Arlington officials say they hope the project will transform Rosslyn, a commuter-clogged suburb crammed with outdated boxy buildings, into a modern development that would attract more tourism. They gave the project a unanimous nod in defiance of the Federal Aviation Administration, which called it a possible threat to air safety for jets flying in and out of Reagan National Airport. The FAA could still block the project.
The pair of high-rises -- one 31 stories tall, the other 30 -- would be built by Maryland-based development firm JBG Cos. The taller of the two structures, at 388 feet high, would be 76 feet higher than the silver towers that now scrape the sky over Arlington, including one best known as the former USA Today headquarters.

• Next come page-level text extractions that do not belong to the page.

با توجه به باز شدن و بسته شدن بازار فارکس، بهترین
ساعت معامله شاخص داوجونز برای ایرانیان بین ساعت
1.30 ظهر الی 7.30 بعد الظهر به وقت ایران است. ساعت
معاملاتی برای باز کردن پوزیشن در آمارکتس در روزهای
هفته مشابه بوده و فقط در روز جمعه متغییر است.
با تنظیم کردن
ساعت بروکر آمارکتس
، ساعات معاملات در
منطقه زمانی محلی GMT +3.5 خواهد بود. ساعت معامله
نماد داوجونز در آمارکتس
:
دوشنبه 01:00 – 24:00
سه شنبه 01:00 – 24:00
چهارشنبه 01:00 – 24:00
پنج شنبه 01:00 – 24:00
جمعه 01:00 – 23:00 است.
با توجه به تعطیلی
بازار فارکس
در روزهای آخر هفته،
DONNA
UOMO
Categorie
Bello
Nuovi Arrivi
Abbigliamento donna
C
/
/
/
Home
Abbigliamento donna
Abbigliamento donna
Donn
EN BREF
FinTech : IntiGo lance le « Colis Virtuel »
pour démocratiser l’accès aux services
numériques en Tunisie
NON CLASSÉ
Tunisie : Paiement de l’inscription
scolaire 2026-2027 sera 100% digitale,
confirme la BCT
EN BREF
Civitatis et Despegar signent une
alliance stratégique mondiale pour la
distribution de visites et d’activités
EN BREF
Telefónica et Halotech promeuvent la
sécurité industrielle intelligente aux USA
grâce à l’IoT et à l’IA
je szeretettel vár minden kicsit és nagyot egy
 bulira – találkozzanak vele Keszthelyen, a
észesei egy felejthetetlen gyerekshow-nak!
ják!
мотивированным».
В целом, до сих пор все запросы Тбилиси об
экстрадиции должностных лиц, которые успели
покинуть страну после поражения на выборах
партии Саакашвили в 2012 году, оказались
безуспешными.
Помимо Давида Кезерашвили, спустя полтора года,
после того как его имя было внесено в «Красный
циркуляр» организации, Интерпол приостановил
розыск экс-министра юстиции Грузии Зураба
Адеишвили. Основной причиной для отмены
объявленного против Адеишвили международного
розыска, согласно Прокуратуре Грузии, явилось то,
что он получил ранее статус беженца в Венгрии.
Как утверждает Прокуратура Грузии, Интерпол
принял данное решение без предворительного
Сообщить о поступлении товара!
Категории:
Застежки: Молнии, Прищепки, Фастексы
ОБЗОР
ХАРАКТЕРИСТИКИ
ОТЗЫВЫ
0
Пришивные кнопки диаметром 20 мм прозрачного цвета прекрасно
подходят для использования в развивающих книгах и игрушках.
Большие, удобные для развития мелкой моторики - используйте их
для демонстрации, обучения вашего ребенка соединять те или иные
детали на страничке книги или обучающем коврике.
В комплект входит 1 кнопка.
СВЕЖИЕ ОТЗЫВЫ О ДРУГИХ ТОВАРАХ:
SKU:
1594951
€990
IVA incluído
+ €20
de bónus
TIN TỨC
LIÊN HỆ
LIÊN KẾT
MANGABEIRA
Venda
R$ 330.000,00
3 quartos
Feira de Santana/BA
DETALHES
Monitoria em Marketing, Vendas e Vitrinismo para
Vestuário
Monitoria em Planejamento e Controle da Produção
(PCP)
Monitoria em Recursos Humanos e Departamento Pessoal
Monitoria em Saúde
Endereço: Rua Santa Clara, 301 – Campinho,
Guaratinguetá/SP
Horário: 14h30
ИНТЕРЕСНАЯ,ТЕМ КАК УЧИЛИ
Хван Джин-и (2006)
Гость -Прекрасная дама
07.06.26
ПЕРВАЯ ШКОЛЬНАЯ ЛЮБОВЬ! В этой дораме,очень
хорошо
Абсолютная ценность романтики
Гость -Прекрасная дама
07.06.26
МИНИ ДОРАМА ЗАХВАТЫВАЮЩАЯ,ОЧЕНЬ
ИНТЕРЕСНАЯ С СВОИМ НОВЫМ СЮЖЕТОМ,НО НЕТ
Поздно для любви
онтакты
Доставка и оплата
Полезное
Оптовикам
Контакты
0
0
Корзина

The new buildings -- bounded by North Lynn Street, Wilson Boulevard, North Moore Street and 19th Street -- would be within a few blocks of Key Bridge, which spans the Potomac River between the county and Georgetown. One high-rise would be a residential building with 350 units; the other, an office tower with an observation deck offering unparalleled views of the District.
"It will become Rosslyn's main attraction," said Jim Pebley, an Arlington planning commissioner. "It will beat anything else in the capital, including the Washington monument. It will be where you take your folks when they come to visit."
The project represents Arlington's latest effort to revitalize its Rosslyn office core, which was densely developed in the 1960s. In subsequent years, development leapfrogged Rosslyn for points farther south and west.
Now, with the housing market sagging, pulling down real-estate assessments, many local governments are looking for new sources of revenue. County Chairman Paul Ferguson made a point of stressing that the development was expected to generate $3 million a year in tax assessments.
Some business owners have begun marketing Rosslyn as "Manhattan on the Potomac."
But the FAA ruled in November 2006 that the taller office tower could be a "presumed hazard" for aircraft approaching National. JBG has appealed the FAA evaluation, noting that the agency previously approved the residential tower, and is awaiting a final decision.
"We think the chances are good" that FAA officials will rule favorably, said Kathleen Webb, a principal with JBG. Arlington will not issue final building permits unless the FAA accepts the height, she said.
During yesterday's meeting, Arlington officials pressured JBG executives to provide free admittance to the observation deck to county residents two days a week. Initially, no one would be charged admission, but following that initial period, non-county residents would be.
How much isn't clear. A planning department document suggested $3 a person, but officials were told that other sights offering spectacular vistas, such as the Empire State Building in New York and the Sears Tower in Chicago, also privately owned, charge as much as $15.